Exercise aim
Reproduce the data that follows character for character, but omit its pictures.

━━━━━━━━━━━━━━━━

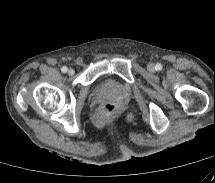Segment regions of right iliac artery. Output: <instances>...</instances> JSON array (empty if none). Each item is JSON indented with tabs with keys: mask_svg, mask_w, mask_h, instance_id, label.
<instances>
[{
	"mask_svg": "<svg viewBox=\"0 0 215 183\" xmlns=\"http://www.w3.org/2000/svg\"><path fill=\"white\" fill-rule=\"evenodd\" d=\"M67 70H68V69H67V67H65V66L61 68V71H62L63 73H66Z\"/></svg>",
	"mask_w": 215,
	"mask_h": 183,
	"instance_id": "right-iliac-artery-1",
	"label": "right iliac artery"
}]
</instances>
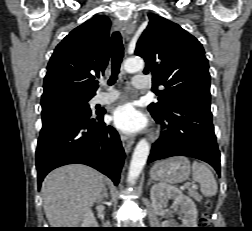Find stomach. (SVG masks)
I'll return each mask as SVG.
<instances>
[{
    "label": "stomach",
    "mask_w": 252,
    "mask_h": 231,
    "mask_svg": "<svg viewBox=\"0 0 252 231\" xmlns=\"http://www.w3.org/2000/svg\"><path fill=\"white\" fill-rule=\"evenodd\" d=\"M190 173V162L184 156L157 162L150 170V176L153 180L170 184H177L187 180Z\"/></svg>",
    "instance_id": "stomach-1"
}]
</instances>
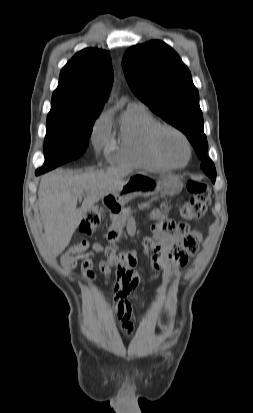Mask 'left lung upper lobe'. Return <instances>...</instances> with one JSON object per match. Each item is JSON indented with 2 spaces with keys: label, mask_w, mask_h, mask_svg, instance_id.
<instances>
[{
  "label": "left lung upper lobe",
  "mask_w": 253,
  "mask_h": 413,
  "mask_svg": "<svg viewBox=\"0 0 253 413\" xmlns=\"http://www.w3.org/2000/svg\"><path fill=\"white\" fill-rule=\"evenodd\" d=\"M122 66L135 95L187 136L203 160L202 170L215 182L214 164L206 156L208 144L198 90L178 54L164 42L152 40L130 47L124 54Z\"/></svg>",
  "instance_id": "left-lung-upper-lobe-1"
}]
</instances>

━━━━━━━━━━━━━━━━

The completed task
Segment regions of right iliac artery. Output: <instances>...</instances> JSON array (empty if none). Each item is JSON indented with tabs with keys: mask_svg, mask_w, mask_h, instance_id, label.
<instances>
[{
	"mask_svg": "<svg viewBox=\"0 0 215 183\" xmlns=\"http://www.w3.org/2000/svg\"><path fill=\"white\" fill-rule=\"evenodd\" d=\"M67 70H68V69H67V67H65V66L61 68V71H62L63 73H66Z\"/></svg>",
	"mask_w": 215,
	"mask_h": 183,
	"instance_id": "right-iliac-artery-1",
	"label": "right iliac artery"
}]
</instances>
Find stomach. (SVG masks)
I'll return each mask as SVG.
<instances>
[{
    "label": "stomach",
    "mask_w": 252,
    "mask_h": 231,
    "mask_svg": "<svg viewBox=\"0 0 252 231\" xmlns=\"http://www.w3.org/2000/svg\"><path fill=\"white\" fill-rule=\"evenodd\" d=\"M190 173V162L184 156L157 162L150 170V176L153 180L170 184H177L187 180Z\"/></svg>",
    "instance_id": "stomach-1"
}]
</instances>
Mask 'left lung upper lobe'. Return <instances>...</instances> with one JSON object per match. Each item is JSON indented with 2 spaces with keys: label, mask_w, mask_h, mask_svg, instance_id.
<instances>
[{
  "label": "left lung upper lobe",
  "mask_w": 253,
  "mask_h": 413,
  "mask_svg": "<svg viewBox=\"0 0 253 413\" xmlns=\"http://www.w3.org/2000/svg\"><path fill=\"white\" fill-rule=\"evenodd\" d=\"M122 66L135 95L187 136L203 160L202 170L215 182L214 164L206 156L208 144L198 90L178 54L164 42L152 40L130 47L124 54Z\"/></svg>",
  "instance_id": "left-lung-upper-lobe-1"
}]
</instances>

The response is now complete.